What is being asked
What is needed is a single figure: how many lines of the records below contain the word "istiyoruz".

**** Supplied data

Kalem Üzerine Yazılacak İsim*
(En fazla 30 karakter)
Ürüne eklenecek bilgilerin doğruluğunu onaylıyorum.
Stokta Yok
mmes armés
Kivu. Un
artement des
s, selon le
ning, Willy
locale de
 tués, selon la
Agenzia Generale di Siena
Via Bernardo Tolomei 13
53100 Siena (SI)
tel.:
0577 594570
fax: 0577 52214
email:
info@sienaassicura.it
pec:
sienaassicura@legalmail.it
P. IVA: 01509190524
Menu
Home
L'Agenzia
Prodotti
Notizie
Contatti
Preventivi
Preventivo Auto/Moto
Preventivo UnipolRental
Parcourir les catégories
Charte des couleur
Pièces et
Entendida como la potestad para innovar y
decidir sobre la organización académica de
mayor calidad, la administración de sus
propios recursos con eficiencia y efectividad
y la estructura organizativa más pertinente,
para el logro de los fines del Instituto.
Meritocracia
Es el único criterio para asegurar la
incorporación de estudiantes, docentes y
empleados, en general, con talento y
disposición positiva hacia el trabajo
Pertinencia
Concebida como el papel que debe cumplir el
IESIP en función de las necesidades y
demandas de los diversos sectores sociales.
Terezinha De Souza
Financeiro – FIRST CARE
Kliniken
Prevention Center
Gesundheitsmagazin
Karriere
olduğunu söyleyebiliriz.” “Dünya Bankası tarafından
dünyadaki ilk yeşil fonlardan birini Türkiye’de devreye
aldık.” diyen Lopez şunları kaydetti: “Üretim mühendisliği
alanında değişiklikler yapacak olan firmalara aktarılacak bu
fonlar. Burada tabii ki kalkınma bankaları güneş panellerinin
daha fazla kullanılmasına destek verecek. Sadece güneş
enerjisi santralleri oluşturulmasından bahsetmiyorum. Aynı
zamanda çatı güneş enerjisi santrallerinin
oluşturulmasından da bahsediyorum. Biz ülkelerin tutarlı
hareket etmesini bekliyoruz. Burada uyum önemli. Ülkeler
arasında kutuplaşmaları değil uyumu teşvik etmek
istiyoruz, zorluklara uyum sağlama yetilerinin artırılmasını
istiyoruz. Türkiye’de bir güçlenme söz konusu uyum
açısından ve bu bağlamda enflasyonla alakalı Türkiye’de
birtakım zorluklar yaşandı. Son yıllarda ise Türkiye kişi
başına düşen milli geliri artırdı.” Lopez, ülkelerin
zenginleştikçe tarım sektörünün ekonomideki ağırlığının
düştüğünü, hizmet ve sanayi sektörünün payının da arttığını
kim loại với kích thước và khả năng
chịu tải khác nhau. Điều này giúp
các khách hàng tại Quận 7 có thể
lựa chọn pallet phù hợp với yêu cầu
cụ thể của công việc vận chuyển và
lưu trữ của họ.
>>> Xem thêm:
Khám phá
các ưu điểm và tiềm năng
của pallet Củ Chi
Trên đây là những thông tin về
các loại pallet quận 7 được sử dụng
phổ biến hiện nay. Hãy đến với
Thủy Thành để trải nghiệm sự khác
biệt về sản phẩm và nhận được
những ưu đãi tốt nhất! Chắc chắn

********

Solution to this task
2